Re: legacy of incompetence? [was: a compromise to the versioning debate]

On Mon, 16 Apr 2007 00:52:18 +0200, Alexander Graf  
<> wrote:
>> After writing the above, I would like to suggest another principle:
>> The HTML-next specification should be as short as possible.
>> Strictly speaking, "Don't Break the Web" is a non-issue.  Existing
>> web pages will be interpreted just as they are today.  The HTML-
>> next specification only applies when the HTML-next version
>> specifier is seen by the browser.  (Just like XHTML did so [cough]
>> successfully.)

XHTML didn't do that at all. The only thing XHTML did was expressing the  
HTML language in XML. Since HTML was already a tree language where nodes  
in the tree have attributes this was fairly trivial.

The only thing that has thus changed is the syntax, not the language. So  
the only thing that was fixed by XHTML (XML really) was the error handling  
of the syntax (there isn't any, you get some stupid error message in your  
browser). HTML5 fixed the syntax error handling for the HTML syntax in a  
manner believed to be compatible with the web.

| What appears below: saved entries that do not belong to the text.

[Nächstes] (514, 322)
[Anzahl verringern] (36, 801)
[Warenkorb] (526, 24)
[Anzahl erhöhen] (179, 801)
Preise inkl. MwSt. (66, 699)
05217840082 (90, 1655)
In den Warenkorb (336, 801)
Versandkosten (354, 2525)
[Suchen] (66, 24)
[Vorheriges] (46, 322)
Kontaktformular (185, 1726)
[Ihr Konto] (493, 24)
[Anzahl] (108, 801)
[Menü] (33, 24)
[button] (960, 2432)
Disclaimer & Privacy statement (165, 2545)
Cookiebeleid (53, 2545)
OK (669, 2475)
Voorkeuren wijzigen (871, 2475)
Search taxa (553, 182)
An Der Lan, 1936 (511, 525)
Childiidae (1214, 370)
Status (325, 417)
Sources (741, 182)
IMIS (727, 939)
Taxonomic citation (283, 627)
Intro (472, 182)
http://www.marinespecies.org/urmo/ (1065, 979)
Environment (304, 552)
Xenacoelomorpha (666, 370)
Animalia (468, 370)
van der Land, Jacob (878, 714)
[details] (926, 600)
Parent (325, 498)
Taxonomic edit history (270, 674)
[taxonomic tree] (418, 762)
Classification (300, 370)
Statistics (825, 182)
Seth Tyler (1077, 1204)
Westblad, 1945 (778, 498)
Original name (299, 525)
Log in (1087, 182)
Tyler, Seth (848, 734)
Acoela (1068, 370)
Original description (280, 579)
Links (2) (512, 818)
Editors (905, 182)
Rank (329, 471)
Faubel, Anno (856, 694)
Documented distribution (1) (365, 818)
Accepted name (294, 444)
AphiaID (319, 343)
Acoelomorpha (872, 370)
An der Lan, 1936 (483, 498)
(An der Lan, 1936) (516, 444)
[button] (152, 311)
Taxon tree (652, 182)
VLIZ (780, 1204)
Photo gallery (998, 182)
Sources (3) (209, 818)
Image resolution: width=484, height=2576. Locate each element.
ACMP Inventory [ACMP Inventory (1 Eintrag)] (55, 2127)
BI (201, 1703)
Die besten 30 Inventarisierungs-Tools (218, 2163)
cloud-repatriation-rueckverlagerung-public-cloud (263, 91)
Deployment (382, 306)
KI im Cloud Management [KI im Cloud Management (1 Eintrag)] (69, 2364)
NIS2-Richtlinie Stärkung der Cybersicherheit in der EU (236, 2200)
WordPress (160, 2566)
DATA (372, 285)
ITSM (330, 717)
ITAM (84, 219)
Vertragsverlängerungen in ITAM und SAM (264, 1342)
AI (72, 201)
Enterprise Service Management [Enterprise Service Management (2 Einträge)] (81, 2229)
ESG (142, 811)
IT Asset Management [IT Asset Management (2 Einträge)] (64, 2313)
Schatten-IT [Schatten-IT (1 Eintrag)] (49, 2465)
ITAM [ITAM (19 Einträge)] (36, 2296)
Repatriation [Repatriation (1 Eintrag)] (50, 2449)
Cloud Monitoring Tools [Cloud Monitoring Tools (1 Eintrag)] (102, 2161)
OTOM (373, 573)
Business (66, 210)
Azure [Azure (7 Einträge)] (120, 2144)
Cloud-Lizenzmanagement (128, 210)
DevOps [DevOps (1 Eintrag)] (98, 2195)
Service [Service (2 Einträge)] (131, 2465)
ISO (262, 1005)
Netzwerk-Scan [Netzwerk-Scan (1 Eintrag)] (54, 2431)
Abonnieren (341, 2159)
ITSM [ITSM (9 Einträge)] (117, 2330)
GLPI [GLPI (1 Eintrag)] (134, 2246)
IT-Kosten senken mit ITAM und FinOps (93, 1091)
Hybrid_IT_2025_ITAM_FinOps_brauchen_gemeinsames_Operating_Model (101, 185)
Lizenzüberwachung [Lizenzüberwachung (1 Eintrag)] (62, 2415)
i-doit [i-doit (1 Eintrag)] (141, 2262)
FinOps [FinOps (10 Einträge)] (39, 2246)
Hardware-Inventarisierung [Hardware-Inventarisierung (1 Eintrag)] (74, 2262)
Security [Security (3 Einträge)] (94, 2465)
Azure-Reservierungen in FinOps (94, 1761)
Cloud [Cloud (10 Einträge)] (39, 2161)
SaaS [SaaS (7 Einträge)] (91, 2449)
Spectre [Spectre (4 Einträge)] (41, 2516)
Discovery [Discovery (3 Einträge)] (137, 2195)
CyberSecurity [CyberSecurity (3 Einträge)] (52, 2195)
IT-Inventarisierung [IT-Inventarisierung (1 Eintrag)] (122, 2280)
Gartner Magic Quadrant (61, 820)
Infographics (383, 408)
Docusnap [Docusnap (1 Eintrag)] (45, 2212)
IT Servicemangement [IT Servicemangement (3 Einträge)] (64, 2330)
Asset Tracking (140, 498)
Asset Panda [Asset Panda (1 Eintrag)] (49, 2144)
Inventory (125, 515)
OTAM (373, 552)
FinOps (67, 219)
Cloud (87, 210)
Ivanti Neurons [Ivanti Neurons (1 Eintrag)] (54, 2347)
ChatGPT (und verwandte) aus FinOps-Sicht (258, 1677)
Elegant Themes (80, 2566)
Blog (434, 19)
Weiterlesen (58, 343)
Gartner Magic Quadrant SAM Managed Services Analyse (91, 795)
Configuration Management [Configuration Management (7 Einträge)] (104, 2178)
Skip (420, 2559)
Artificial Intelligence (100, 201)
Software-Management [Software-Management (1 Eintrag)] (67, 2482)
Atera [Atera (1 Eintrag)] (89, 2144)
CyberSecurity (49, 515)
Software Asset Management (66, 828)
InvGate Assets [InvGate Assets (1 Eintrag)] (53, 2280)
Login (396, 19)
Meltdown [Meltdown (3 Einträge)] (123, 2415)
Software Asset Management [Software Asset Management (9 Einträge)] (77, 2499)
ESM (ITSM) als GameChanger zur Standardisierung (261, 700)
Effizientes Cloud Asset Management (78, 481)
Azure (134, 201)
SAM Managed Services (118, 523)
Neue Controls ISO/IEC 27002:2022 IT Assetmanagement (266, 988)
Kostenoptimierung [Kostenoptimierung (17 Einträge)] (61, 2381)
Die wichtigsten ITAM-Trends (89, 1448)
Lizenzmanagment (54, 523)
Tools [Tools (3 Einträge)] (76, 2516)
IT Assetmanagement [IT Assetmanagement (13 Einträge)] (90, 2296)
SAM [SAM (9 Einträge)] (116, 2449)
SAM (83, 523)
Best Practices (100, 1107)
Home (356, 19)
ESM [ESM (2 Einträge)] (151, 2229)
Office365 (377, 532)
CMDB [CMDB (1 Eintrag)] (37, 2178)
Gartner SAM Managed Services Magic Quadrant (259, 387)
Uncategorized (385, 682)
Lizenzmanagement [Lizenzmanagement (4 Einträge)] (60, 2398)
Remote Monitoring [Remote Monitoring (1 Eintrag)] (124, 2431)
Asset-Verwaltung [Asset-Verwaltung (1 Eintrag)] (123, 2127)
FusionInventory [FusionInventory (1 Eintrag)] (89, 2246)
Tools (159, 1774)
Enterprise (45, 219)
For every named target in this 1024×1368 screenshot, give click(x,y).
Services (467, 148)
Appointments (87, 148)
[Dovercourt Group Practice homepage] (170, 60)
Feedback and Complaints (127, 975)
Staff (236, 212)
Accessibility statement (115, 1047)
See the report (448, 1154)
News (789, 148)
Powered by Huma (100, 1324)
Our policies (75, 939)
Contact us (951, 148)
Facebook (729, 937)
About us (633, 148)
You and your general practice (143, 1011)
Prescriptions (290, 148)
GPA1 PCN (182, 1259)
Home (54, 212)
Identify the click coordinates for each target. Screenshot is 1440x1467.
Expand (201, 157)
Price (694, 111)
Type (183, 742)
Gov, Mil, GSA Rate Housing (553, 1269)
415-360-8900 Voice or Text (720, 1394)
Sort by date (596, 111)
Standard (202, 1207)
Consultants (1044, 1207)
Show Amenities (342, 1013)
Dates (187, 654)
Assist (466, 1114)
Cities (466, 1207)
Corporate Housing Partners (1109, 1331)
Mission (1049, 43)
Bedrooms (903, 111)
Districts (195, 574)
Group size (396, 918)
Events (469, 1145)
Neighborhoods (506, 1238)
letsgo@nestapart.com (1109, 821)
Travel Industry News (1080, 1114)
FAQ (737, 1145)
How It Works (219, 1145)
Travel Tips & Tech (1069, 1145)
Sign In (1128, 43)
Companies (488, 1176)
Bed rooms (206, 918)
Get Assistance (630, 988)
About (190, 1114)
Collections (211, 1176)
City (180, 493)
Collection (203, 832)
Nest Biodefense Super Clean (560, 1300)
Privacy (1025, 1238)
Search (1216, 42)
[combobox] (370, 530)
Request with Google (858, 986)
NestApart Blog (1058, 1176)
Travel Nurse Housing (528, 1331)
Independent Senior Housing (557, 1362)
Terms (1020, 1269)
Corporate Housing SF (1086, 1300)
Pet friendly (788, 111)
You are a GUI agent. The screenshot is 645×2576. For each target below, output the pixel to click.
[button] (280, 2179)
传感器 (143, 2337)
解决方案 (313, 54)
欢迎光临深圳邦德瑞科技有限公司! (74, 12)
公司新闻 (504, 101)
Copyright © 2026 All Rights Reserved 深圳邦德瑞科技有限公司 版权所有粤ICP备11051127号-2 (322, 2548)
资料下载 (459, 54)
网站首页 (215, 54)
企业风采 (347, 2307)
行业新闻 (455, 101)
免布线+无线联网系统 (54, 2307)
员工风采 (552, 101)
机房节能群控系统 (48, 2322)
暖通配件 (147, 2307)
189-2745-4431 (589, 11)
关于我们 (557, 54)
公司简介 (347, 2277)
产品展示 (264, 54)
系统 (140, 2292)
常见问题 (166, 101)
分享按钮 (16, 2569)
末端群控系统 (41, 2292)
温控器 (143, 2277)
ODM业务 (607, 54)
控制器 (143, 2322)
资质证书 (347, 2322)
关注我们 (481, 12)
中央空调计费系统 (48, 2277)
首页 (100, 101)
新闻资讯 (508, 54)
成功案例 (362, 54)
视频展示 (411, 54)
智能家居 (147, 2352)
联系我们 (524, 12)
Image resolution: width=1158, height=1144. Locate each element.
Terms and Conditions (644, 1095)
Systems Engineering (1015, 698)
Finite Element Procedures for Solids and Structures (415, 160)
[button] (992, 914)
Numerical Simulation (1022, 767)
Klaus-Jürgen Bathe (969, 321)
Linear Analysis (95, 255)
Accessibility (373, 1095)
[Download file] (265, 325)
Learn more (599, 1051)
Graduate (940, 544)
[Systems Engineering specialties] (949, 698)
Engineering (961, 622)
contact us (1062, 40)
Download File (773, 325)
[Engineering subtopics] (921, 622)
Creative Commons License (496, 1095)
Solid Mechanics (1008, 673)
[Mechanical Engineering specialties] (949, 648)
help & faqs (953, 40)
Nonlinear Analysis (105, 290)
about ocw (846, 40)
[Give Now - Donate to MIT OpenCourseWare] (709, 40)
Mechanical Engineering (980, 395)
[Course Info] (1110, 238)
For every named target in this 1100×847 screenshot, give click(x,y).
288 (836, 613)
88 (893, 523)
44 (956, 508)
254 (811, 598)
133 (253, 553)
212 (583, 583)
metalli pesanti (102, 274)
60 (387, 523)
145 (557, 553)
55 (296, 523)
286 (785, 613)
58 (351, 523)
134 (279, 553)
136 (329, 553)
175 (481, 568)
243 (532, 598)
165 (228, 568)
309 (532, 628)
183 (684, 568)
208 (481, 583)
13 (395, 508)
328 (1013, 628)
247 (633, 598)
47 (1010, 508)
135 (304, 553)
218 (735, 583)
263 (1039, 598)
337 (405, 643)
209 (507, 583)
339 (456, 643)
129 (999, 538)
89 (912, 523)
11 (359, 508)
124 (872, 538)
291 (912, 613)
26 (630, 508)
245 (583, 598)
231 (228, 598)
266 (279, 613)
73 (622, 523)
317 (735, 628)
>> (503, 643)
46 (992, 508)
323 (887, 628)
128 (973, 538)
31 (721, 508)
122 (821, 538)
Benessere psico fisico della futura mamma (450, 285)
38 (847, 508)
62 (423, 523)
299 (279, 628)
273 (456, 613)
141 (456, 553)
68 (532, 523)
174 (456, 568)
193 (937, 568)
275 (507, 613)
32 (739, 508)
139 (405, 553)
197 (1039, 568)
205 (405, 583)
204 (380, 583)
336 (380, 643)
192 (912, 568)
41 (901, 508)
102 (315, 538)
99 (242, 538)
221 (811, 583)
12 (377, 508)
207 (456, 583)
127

This still doesn't solve the problem for error handling with the language.  
What if an attribute has an incorrect value? What if an element is nested  
in an element within which it isn't allowed? For instance:

   <form action="a"><a href="b"><input type="button"/></a></form>

XHTML didn't solve that. Browsers are handling the above case also  
identically in HTML and XHTML. It makes no sense to implement such logic  
twice in incompatible ways.

Fixing the syntax of HTML is just a minor thing and has already been done  
to some degree (its even implemented and testsuites are available).